McCarthy plays Susan Cooper, a quiet desk operative for the CIA who’s never been in the field. Cooper is teamed up with field agent Bradley Fine (Jude Law). Over the years they’ve become a successful CIA team – Cooper in the earpiece, Fine in the field. While searching for a nuclear device, Fine is killed by Rayna Boyanov (Rose Byrne), the daughter of a known terrorist. After Fine’s death, the agency learns Rayna knows the identity of their top spies. With everyone’s cover blown, and the nuclear device still for sale, the CIA has no choice but to put Cooper in the field.
Outraged with the decision to send Cooper into the field, super spy Rick Ford (Jason Statham) quits the CIA and vows to catch Rayna and stop the sale of the nuclear device on his own. The agency assigns Cooper to detail Sergio De Luca (Bobby Cannavale); a man they believe is interested in buying the weapon. Cooper tries to tail De Luca while keeping her identity a secret and finding the people who killed Fine.
Spy movies have been easy to spoof since the popularity of James Bond. From the Get Smart to Archer, the seriousness of spy movies makes for great satire. Spy is no different.
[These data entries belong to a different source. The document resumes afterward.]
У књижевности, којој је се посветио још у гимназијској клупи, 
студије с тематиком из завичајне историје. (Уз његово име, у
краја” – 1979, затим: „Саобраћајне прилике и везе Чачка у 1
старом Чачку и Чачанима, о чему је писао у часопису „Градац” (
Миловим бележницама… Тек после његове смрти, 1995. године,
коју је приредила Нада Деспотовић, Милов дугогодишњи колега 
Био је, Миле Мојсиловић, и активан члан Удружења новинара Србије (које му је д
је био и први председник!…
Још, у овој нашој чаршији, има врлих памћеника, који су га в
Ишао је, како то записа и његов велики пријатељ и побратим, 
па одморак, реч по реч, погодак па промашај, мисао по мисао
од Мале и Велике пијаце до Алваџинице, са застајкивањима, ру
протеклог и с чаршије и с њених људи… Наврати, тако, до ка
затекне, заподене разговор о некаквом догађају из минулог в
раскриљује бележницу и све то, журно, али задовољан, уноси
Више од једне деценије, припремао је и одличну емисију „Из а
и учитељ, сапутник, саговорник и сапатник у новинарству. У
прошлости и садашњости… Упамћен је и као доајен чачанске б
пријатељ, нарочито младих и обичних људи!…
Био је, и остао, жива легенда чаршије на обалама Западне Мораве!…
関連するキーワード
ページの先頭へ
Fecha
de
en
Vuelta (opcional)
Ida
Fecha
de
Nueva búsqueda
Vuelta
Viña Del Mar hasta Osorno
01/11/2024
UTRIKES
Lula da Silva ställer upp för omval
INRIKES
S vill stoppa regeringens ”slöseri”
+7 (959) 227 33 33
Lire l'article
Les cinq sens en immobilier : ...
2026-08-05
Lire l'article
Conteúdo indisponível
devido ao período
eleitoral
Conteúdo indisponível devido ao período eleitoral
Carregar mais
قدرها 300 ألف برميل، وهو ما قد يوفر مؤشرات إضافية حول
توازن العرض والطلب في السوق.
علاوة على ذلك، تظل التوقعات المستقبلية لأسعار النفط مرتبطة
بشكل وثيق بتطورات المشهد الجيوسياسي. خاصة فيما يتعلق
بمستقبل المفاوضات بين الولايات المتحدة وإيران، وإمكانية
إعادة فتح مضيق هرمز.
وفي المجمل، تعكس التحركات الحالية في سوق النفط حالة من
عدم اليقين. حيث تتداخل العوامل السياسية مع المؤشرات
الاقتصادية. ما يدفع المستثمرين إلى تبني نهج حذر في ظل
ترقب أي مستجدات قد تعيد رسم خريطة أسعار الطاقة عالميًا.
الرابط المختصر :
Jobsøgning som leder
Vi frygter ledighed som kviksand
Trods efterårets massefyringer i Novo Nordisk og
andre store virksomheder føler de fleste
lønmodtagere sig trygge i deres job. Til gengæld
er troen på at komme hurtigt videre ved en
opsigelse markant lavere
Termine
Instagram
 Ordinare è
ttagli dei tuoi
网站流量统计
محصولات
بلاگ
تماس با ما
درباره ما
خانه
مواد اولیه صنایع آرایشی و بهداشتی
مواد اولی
The satire is never overdone but Feig pulls on those strings at the right time. There’s a great spoof on Bond’s trips to see his gadget man Q when Cooper goes to visit Patrick (MADtv’s Michael McDonald) who disguises her gadgets as things like anti fungal spray and hemorrhoid wipes.
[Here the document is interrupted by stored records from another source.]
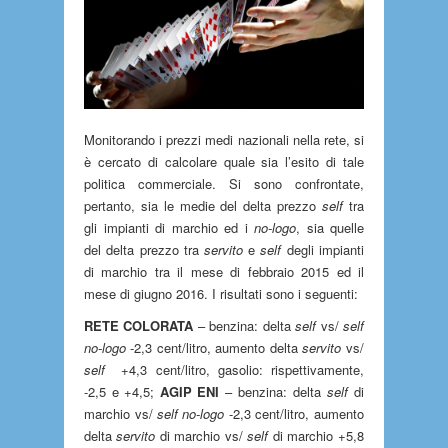
Monitorando i prezzi medi nazionali nella rete, si
è cercato di calcolare quale sia l’esito di tale
politica commerciale. Si sono confrontate,
pertanto, sia le medie del delta prezzo
self
tra
gli impianti di marchio ed i
no-logo
, sia quelle
del delta prezzo tra
servito
e
self
degli impianti
di marchio tra il mese di febbraio 2015 ed il
mese di giugno 2016. I risultati sono i seguenti:
RETE COLORATA
– benzina: delta
self
vs/
self
no-logo
-2,3 cent/litro, aumento delta
servito
vs/
self
+4,3 cent/litro, gasolio: rispettivamente,
-2,5 e +4,5;
AGIP ENI
– benzina: delta
self
di
marchio vs/
self no-logo
-2,3 cent/litro, aumento
delta
servito
di marchio vs/
self
di marchio +5,8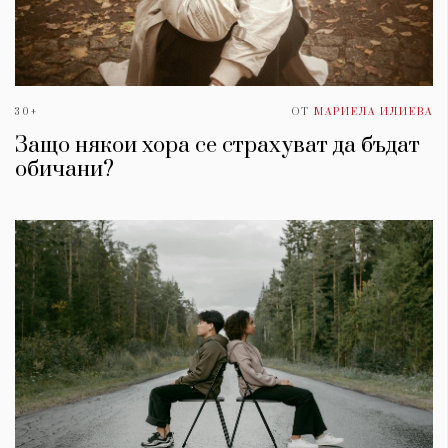
30+
ОТ
МАРИЕЛА ИЛИЕВА
Защо някои хора се страхуват да бъдат
обичани?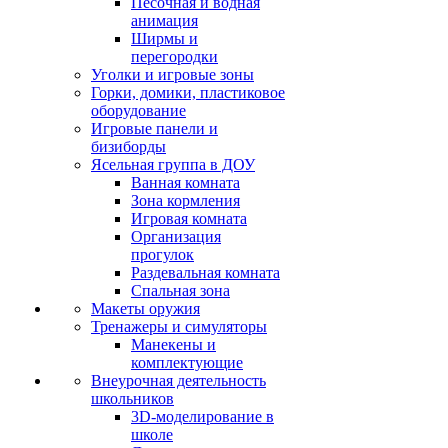
Песочная и водная
анимация
Ширмы и
перегородки
Уголки и игровые зоны
Горки, домики, пластиковое
оборудование
Игровые панели и
бизиборды
Ясельная группа в ДОУ
Ванная комната
Зона кормления
Игровая комната
Организация
прогулок
Раздевальная комната
Спальная зона
Макеты оружия
Тренажеры и симуляторы
Манекены и
комплектующие
Внеурочная деятельность
школьников
3D-моделирование в
школе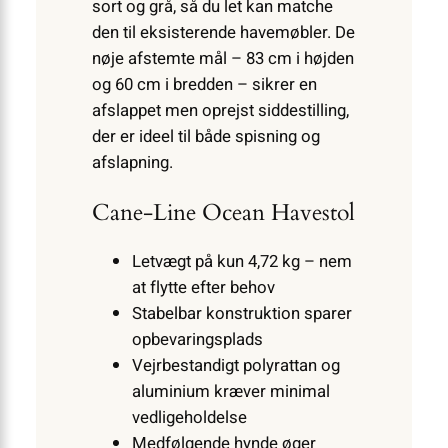
sort og grå, så du let kan matche
den til eksisterende havemøbler. De
nøje afstemte mål – 83 cm i højden
og 60 cm i bredden – sikrer en
afslappet men oprejst siddestilling,
der er ideel til både spisning og
afslapning.
Cane-Line Ocean Havestol
Letvægt på kun 4,72 kg – nem
at flytte efter behov
Stabelbar konstruktion sparer
opbevaringsplads
Vejrbestandigt polyrattan og
aluminium kræver minimal
vedligeholdelse
Medfølgende hynde øger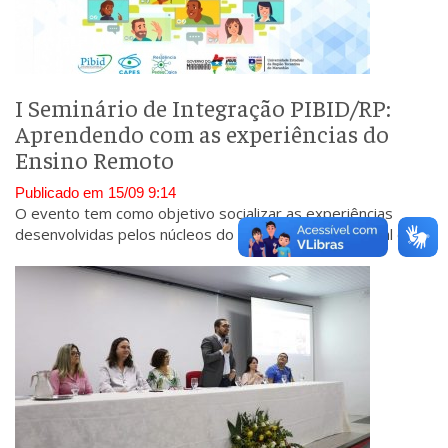
I Seminário de Integração PIBID/RP:
Aprendendo com as experiências do
Ensino Remoto
Publicado em 15/09 9:14
O evento tem como objetivo socializar as experiências
desenvolvidas pelos núcleos do Programa Institucional de
Bolsa de Iniciação à Docência (PIBID) e da Residência
Pedagógica (RP).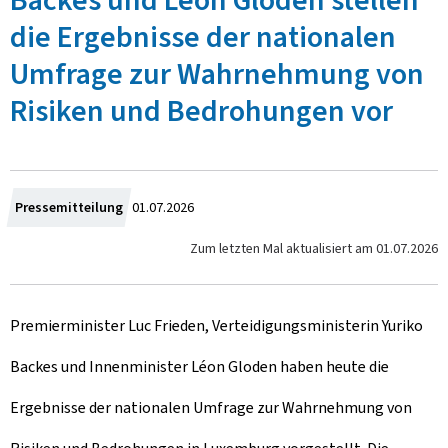
Backes und Léon Gloden stellen
die Ergebnisse der nationalen
Umfrage zur Wahrnehmung von
Risiken und Bedrohungen vor
Z
Pressemitteilung
01.07.2026
u
Zum letzten Mal aktualisiert am
01.07.2026
m
Premierminister Luc Frieden, Verteidigungsministerin Yuriko
Backes und Innenminister Léon Gloden haben heute die
Ergebnisse der nationalen Umfrage zur Wahrnehmung von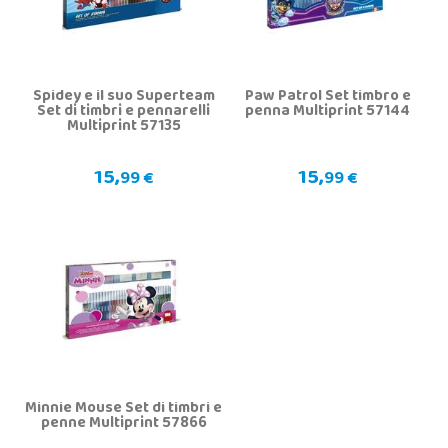
Spidey e il suo Superteam
Paw Patrol Set timbro e
Set di timbri e pennarelli
penna Multiprint 57144
Multiprint 57135
15,
15,
99 €
99 €
Minnie Mouse Set di timbri e
penne Multiprint 57866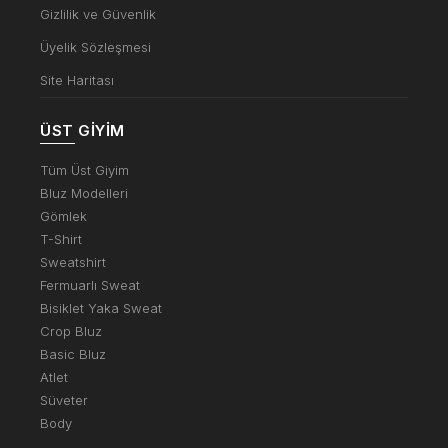
Gizlilik ve Güvenlik
Üyelik Sözleşmesi
Site Haritası
ÜST GIYIM
Tüm Üst Giyim
Bluz Modelleri
Gömlek
T-Shirt
Sweatshirt
Fermuarlı Sweat
Bisiklet Yaka Sweat
Crop Bluz
Basic Bluz
Atlet
Süveter
Body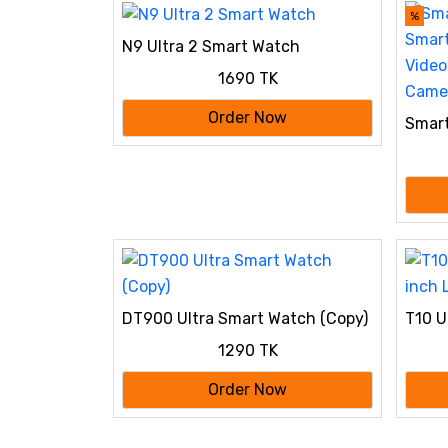
%
N9 Ultra 2 Smart Watch
1690 TK
Order Now
Smart
Smart
Video 
Camer
DT900 Ultra Smart Watch (Copy)
T10 U
inch 
1290 TK
Order Now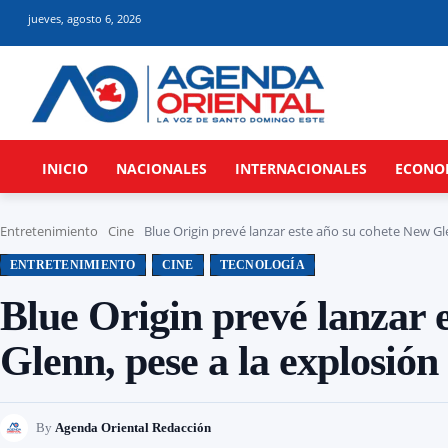
jueves, agosto 6, 2026
INICIO
NACIONALES
INTERNACIONALES
ECONO
Entretenimiento
Cine
Blue Origin prevé lanzar este año su cohete New Gle
ENTRETENIMIENTO
CINE
TECNOLOGÍA
Blue Origin prevé lanzar 
Glenn, pese a la explosió
By
Agenda Oriental Redacción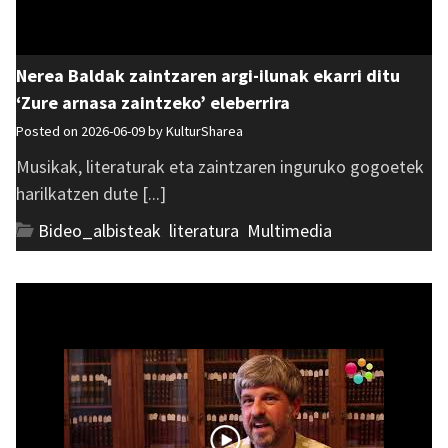
Nerea Baldak zaintzaren argi-ilunak ekarri ditu
‘Zure arnasa zaintzeko’ eleberrira
Posted on 2026-06-09 by
KulturSharea
Musikak, literaturak eta zaintzaren inguruko gogoetek
harilkatzen dute [...]
Bideo_albisteak
,
literatura
,
Multimedia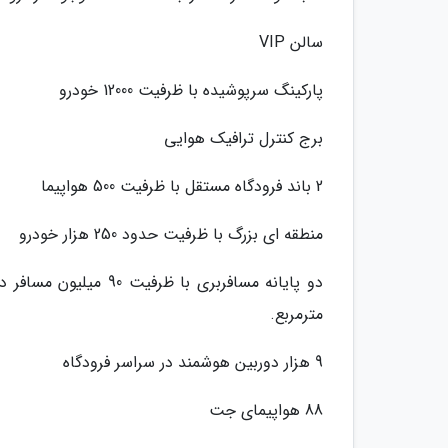
سالن VIP
پارکینگ سرپوشیده با ظرفیت 12000 خودرو
برج کنترل ترافیک هوایی
2 باند فرودگاه مستقل با ظرفیت 500 هواپیما
منطقه ای بزرگ با ظرفیت حدود 250 هزار خودرو
مترمربع.
9 هزار دوربین هوشمند در سراسر فرودگاه
88 هواپیمای جت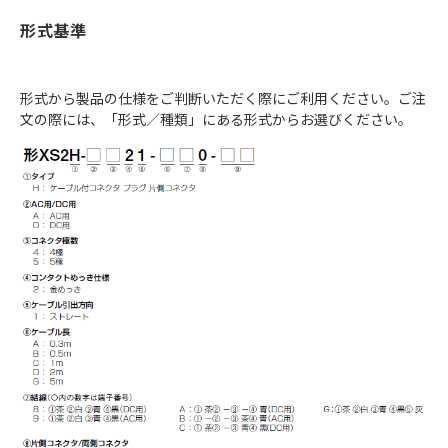
形式基準
形式から製品の仕様をご判断いただく際にご利用ください。ご注
文の際には、「形式／種類」にある形式からお選びください。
Spy is an excellent action comedy because the action is just good enough to be believable (see: the film’s opening sequence) and the entire cast is funny. Seriously, everybody is funny. McCarthy isn’t responsible for carrying the comedic moments alone. Rose Byrne, who is surprisingly phenomenal in comedies, delivers in all her scenes. The sad clown conversation Cooper and Rayna have is priceless. Peter Serafinowicz is hilarious as Aldo, an Italian spy who apparently went to The Pepe le Pew School for Picking up Women. The rest of the casts doesn’t disappoint either. If a character doesn’t have a funny scene, they at least provide a funny line or two that’s guaranteed to get a laugh.
The surprise of the film is Statham’s peformance as Ford. He’s the straight man this comedy but delivers some of the movies’ best one-liners. Ford’s rants to Cooper about his dangerous missions get more hilariously outrageous each time. Ford is great spoof on how ridiculous the Ethan Hunt characters people love in cinema really are. Statham commits 100% to every parody, joke, and action scene. Who knew Statham had this in him? I feel like we’ve been robbed of some golden Statham years. If we can get this Statham again, America needs him in a buddy cop film ASAP.
There’s something about Feig and McCarthy together that works and it works very well. They have amazing chemistry together and Feig is able to capture her comedic expertise onscreen better than any director so far. Feig not only has a great sense for comedy, he’s able to get the best out of his star player and surround them with the right talent the way a great coach does for a franchise player. We’ve seen this in cinema before – DiCaprio and Scorsese, Denzel and Spike, and Michael Caine in every Christopher Nolan movie ever made. There’s something beautiful about a director and actor having great chemistry. In two years, I expect to see McCarthy and Feig back on the big screen delivering another masterpiece. I can’t wait.